OpenAI released on Wednesday, working with investment firm Paradigm and cryptocurrency security firm OtterSec to assess how much artificial intelligence agents could theoretically exploit of 120 sharp contract vulnerabilities.
Anthropic’s Claude Opus 4.6 won with an average “detection reward” of $37,824, followed by OpenAI’s OC-GPT-5.2 and Google’s Gemini 3 Pro with $31,623 and $25,112, respectively.
As AI agents become more and more productive at performing basic tasks, OpenAI he said it is becoming increasingly vital to evaluate their performance in “economically significant environments.”
“Smart contracts secure billions of dollars in assets, and AI agents are likely to be transformative for both attackers and defenders.”
“We expect to see an increase in agent payments in stablecoins and help establish them in a domain of new practical importance,” OpenAI added.

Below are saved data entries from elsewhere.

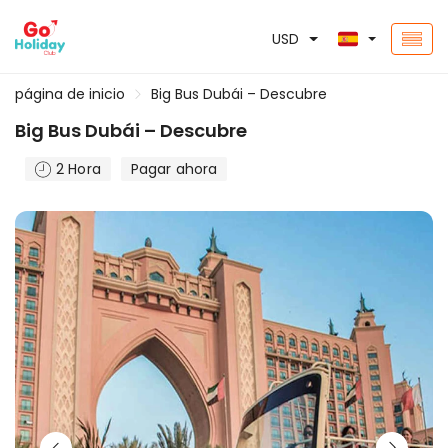
USD
página de inicio
Big Bus Dubái – Descubre
Big Bus Dubái – Descubre
2 Hora
Pagar ahora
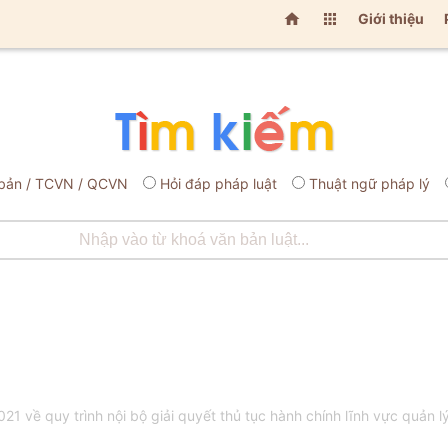


Giới thiệu
bản / TCVN / QCVN
Hỏi đáp pháp luật
Thuật ngữ pháp lý
 về quy trình nội bộ giải quyết thủ tục hành chính lĩnh vực quản l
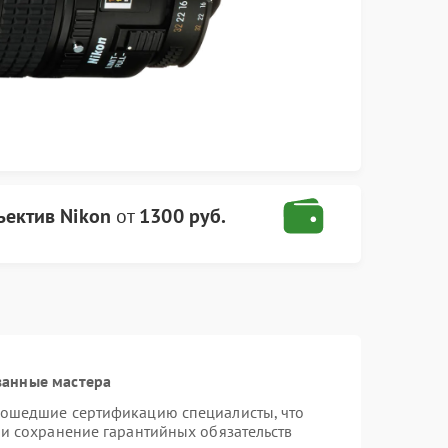
ъектив Nikon
от
1300 руб.
ванные мастера
рошедшие сертификацию специалисты, что
 и сохранение гарантийных обязательств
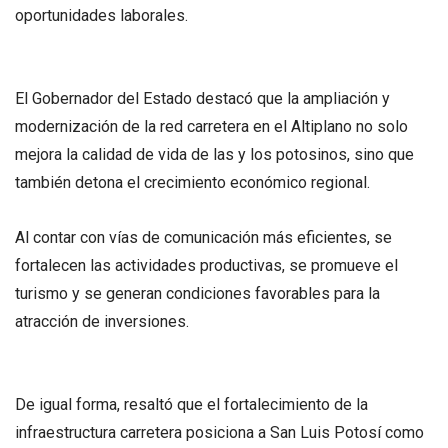
oportunidades laborales.
El Gobernador del Estado destacó que la ampliación y
modernización de la red carretera en el Altiplano no solo
mejora la calidad de vida de las y los potosinos, sino que
también detona el crecimiento económico regional.
Al contar con vías de comunicación más eficientes, se
fortalecen las actividades productivas, se promueve el
turismo y se generan condiciones favorables para la
atracción de inversiones.
De igual forma, resaltó que el fortalecimiento de la
infraestructura carretera posiciona a San Luis Potosí como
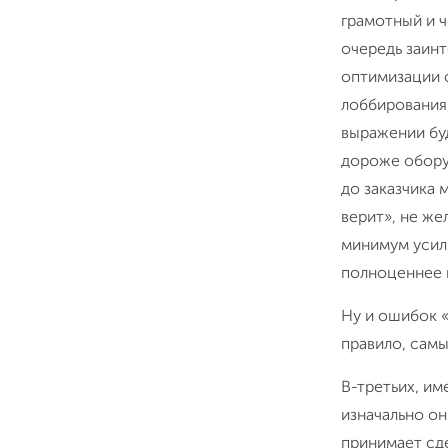
грамотный и 
очередь заинт
оптимизации 
лоббирования,
выражении буд
дороже оборуд
до заказчика 
верит», не же
минимум усил
полноценнее в
Ну и ошибок «
правило, самы
В-третьих, им
изначально он
принимает сде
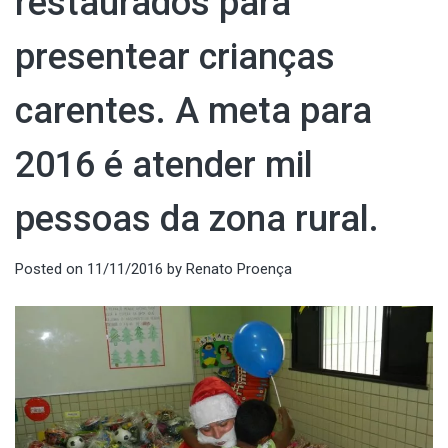
restaurados para
presentear crianças
carentes. A meta para
2016 é atender mil
pessoas da zona rural.
Posted on
11/11/2016
by
Renato Proença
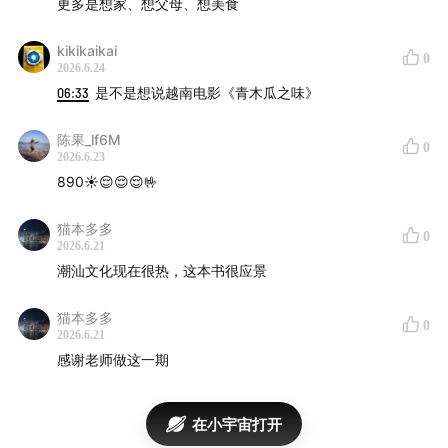
更多是想家、想父母、想美食
说话的人——
kikikaikai
0
主播：洋紫、小天
2026.6.24
06:33
是不是想说越南电影《青木瓜之味》
嘉宾：李梓新，潮汕作家，三明治非虚构写作平台创始
人，书籍《出潮入海》作者 。
陈果_lf6M
0
2026.6.23
「霞光FM」是一档关注全球新兴市场与中国企业全球化故
890☀️😌😌😌🤟
事的商业播客，由出海内容服务平台「霞光社」制作播
出。
猫本多多
0
2026.6.21
潮汕文化现在很热，这本书很应景
记录中国企业全球化过程中，穿梭于不同时区、不同坐标
系的华人故事，在每个鲜活的个体视角中，勾勒出了数个
猫本多多
0
对于城市饱满的切片，而这些切片的汇聚，正是参差的、
2026.6.21
独一无二的城市性格。
感谢老师做这一期
公众号【霞光社】
在小宇宙打开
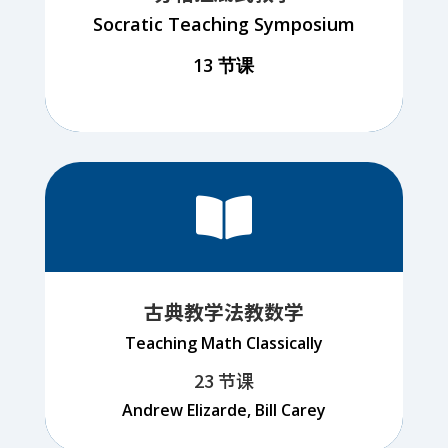
Socratic Teaching Symposium
13 节课

古典教学法教数学
Teaching Math Classically
23 节课
Andrew Elizarde, Bill Carey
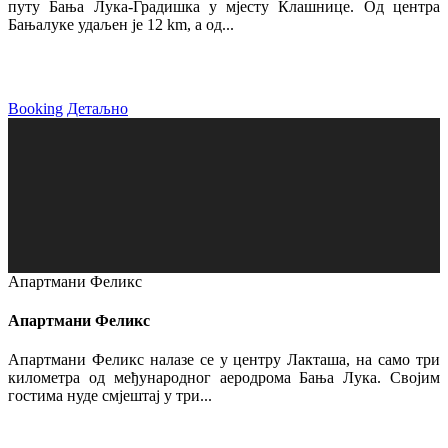
путу Бања Лука-Градишка у мјесту Клашнице. Од центра
Бањалуке удаљен је 12 km, а од...
Booking
Детаљно
Апартмани Феликс
Апартмани Феликс
Апартмани Феликс налазе се у центру Лакташа, на само три
километра од међународног аеродрома Бања Лука. Својим
гостима нуде смјештај у три...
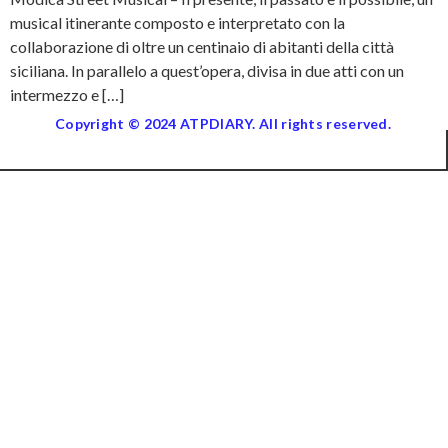
musical itinerante composto e interpretato con la
collaborazione di oltre un centinaio di abitanti della città
siciliana. In parallelo a quest’opera, divisa in due atti con un
intermezzo e […]
Copyright © 2024 ATPDIARY. All rights reserved.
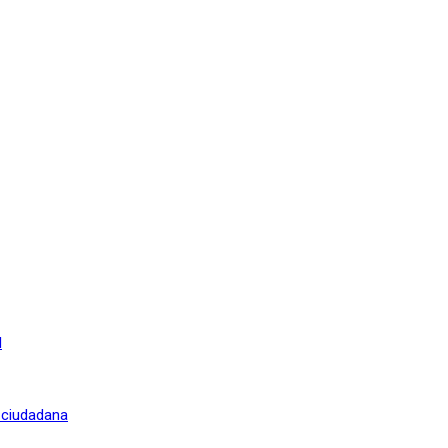
l
n ciudadana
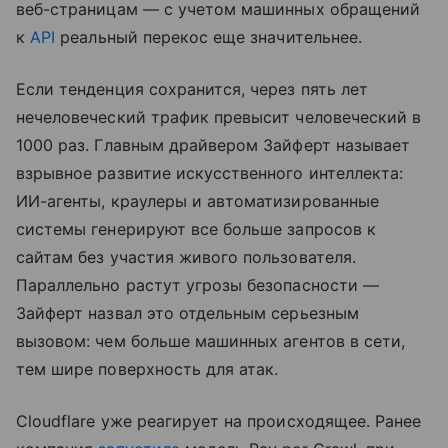
веб-страницам — с учетом машинных обращений
к
API
реальный перекос еще значительнее.
Если тенденция сохранится, через пять лет
нечеловеческий трафик превысит человеческий в
1000 раз. Главным драйвером Зайферт называет
взрывное развитие искусственного интеллекта:
ИИ-агенты, краулеры и автоматизированные
системы генерируют все больше запросов к
сайтам без участия живого пользователя.
Параллельно растут угрозы безопасности —
Зайферт назвал это отдельным серьезным
вызовом: чем больше машинных агентов в сети,
тем шире поверхность для атак.
Cloudflare уже реагирует на происходящее. Ранее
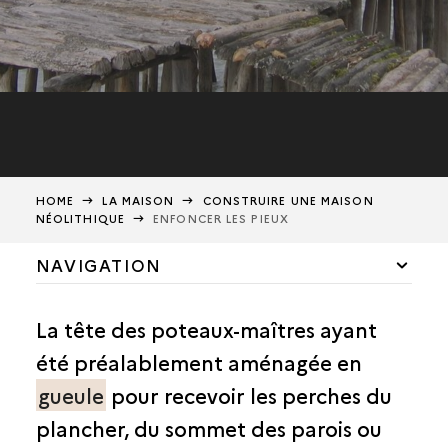
HOME
LA MAISON
CONSTRUIRE UNE MAISON
NÉOLITHIQUE
ENFONCER LES PIEUX
NAVIGATION
VISITER UNE MAISON
La tête des poteaux-maîtres ayant
CONSTRUIRE UNE MAISON NÉOLITHIQUE
été préalablement aménagée en
ABATTRE LE BOIS
gueule
pour recevoir les perches du
REFENDRE LES TRONCS
plancher, du sommet des parois ou
ENFONCER LES PIEUX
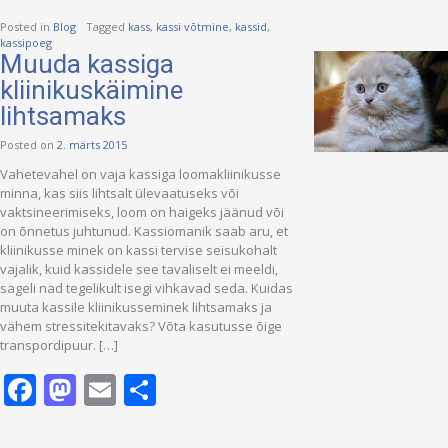
Posted in
Blog
Tagged
kass
,
kassi võtmine
,
kassid
,
kassipoeg
Muuda kassiga
kliinikuskäimine
lihtsamaks
Posted on
2. märts 2015
Vahetevahel on vaja kassiga loomakliinikusse
minna, kas siis lihtsalt ülevaatuseks või
vaktsineerimiseks, loom on haigeks jäänud või
on õnnetus juhtunud. Kassiomanik saab aru, et
kliinikusse minek on kassi tervise seisukohalt
vajalik, kuid kassidele see tavaliselt ei meeldi,
sageli nad tegelikult isegi vihkavad seda. Kuidas
muuta kassile kliinikusseminek lihtsamaks ja
vähem stressitekitavaks? Võta kasutusse õige
transpordipuur. […]
Facebook
Mastodon
Email
Share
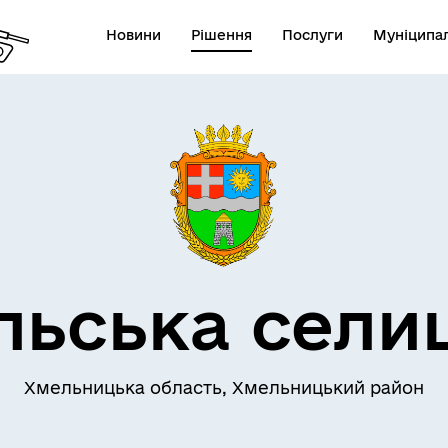
Новини
Рішення
Послуги
Муніципал
льська сели
Хмельницька область, Хмельницький район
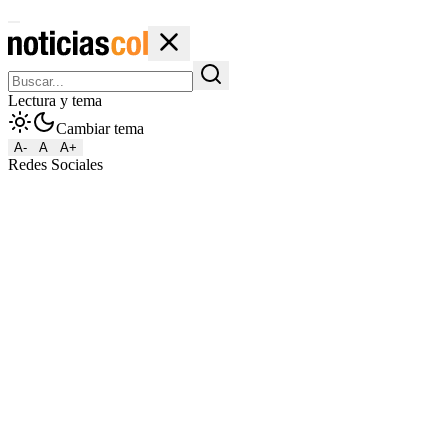
Lectura y tema
Cambiar tema
A-
A
A+
Redes Sociales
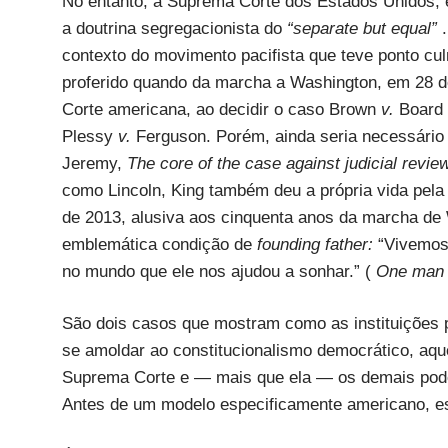
No entanto, a Suprema Corte dos Estados Unidos, 
a doutrina segregacionista do
“separate but equal”
contexto do movimento pacifista que teve ponto cul
proferido quando da marcha a Washington, em 28 d
Corte americana, ao decidir o caso Brown
v.
Board 
Plessy
v.
Ferguson. Porém, ainda seria necessário
Jeremy,
The core of the case against judicial revi
como Lincoln, King também deu a própria vida pela
de 2013, alusiva aos cinquenta anos da marcha de 
emblemática condição de
founding father:
“Vivemos
no mundo que ele nos ajudou a sonhar.” (
One ma
São dois casos que mostram como as instituições p
se amoldar ao constitucionalismo democrático, aq
Suprema Corte e — mais que ela — os demais poder
Antes de um modelo especificamente americano, e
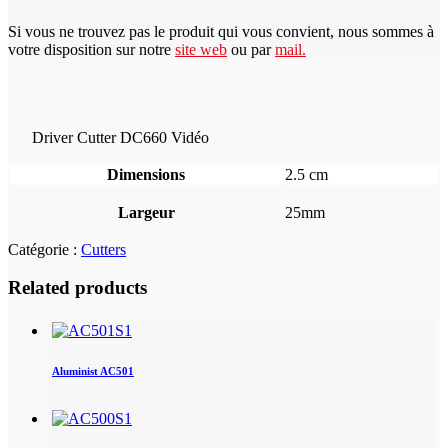
Si vous ne trouvez pas le produit qui vous convient, nous sommes à
votre disposition sur notre
site web
ou par
mail
.
Driver Cutter DC660 Vidéo
Dimensions
2.5 cm
Largeur
25mm
Catégorie :
Cutters
Related products
Aluminist AC501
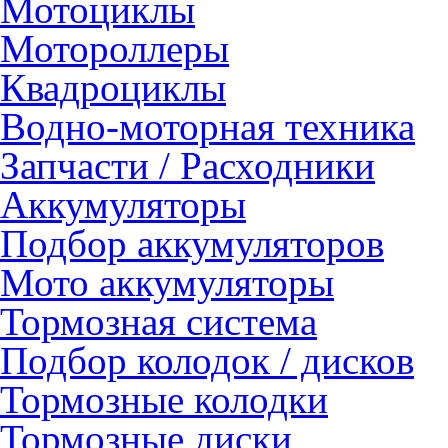
Мотоциклы
Мотороллеры
Квадроциклы
Водно-моторная техника
Запчасти / Расходники
Аккумуляторы
Подбор аккумуляторов
Мото аккумуляторы
Тормозная система
Подбор колодок / дисков
Тормозные колодки
Тормозные диски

Circle CEO Jeremy Allaire predicted on January 22 that within five years, billions of AI agents will be transacting using stablecoins for everyday payments on behalf of users, while former Binance CEO Changpeng “CZ” Zhao also recently tipped that cryptocurrencies will become the “native currency of AI agents.”
The need to test AI agent performance to detect vulnerabilities comes as attackers stole $3.4 billion in crypto assets in 2025, a marginal augment from 2024.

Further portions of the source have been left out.